Here are a few appraisals from LA Times reviews of Gould’s work on LA stages large (the Ahmanson) and small (the defunct Court and Room for Theatre, the Odyssey):
First, from Dan Sullivan’s review of I Never Sang for My Father, 1987, Ahmanson Theatre:
“Gould didn’t miss anything. He remembered the way an old man will mask his panic that his memory is fading by being twice as belligerent about details as before; the way an old man will flirt with a waitress until you could throw the menu at him; the way an old man would rather be considered a monster than be discounted.
Gould even allows the possibility that this old man is a monster. When he begins to recount the details of his triumphant business career during his wife’s wake, your dander starts to rise on behalf of [Daniel] Travanti [playing the son]. But the old man has taken a blow, and it catches up with him at an unexpected time — a moment that seemed absolutely real Friday night, as did Gould’s refusal to take more than a moment’s comfort from Travanti. No embrace in this family can last for more than a few seconds.”
And here are a few of my own comments:
Don Juan in Hell, 1987, Room for Theatre: “Fresh off a long line of devilish grandfather roles, Harold Gould now tackles the grandest and most devilish old-timer of them all-Satan.
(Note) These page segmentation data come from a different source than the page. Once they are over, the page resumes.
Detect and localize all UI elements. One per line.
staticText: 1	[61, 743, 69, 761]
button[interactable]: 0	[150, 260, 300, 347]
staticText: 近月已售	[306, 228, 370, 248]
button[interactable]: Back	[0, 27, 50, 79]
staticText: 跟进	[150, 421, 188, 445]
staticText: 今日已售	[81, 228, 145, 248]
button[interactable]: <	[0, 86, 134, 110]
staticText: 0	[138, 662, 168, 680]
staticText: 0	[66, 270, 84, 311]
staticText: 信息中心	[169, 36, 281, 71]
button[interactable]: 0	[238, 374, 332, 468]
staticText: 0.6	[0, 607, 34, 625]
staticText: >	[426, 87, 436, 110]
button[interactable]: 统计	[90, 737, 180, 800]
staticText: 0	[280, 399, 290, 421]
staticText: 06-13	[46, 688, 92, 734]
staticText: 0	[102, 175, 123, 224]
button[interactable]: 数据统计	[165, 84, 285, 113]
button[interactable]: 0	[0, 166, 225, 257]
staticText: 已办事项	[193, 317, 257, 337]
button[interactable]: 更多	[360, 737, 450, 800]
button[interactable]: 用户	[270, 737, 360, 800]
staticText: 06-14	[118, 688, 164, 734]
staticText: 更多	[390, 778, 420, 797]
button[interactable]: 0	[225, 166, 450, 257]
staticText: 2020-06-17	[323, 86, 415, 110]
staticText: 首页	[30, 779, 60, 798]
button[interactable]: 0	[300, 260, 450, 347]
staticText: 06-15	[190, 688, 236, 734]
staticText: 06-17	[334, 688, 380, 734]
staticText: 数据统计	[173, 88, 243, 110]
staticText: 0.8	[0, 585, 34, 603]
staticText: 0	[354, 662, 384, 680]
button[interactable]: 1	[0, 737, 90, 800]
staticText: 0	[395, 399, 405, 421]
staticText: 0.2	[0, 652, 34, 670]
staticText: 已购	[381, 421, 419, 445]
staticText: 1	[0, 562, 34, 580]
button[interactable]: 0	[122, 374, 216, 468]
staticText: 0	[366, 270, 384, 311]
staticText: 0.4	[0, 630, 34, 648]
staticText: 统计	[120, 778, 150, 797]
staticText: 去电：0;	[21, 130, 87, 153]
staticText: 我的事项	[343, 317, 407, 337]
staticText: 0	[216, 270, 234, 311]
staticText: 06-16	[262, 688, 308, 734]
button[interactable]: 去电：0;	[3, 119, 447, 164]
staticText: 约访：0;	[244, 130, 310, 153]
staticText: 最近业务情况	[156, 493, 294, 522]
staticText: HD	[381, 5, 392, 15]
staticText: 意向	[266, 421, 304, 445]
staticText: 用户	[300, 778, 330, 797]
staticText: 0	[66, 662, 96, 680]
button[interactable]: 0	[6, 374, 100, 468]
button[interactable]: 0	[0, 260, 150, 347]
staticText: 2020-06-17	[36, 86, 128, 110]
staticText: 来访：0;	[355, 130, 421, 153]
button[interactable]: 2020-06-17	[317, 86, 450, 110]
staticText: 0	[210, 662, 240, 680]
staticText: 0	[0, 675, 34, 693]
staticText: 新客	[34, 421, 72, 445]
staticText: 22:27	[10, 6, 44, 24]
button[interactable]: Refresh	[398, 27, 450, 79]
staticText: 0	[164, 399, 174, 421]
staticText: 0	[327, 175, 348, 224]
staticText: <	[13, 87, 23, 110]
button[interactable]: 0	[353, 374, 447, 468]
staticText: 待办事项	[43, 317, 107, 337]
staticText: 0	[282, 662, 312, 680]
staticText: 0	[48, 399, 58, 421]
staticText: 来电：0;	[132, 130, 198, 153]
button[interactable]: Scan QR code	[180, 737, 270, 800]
It’s such a splendidly alluring performance that one wonders if the ministers who have raised a stink about satanic rock-and-roll lyrics will mount a picket line at Room for Theatre.”
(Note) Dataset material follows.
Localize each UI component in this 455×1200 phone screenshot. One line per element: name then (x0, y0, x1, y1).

Incommunicado, 1993, Odyssey Theatre, in which Gould played Ezra Pound: “Gould…whips through all of Pound’s intricate language with remarkable fluency, yet he also makes the wordless act of brushing his teeth into a sensual experience.”
Old Business, 1994, Court Theatre, in which Gould played another father at war with his son: “Gould is a grinning barracuda. His Abe knows how to succeed in business while being really trying, especially to his son.”
R.I.P., Harold Gould.
A service in memory of Gould will be held in the Goldwyn Theatre of the Motion and Picture and Television Fund campus, 23388 Mulholland Drive, Woodland Hills. on Sunday, Oct. 3 at 2 p.m.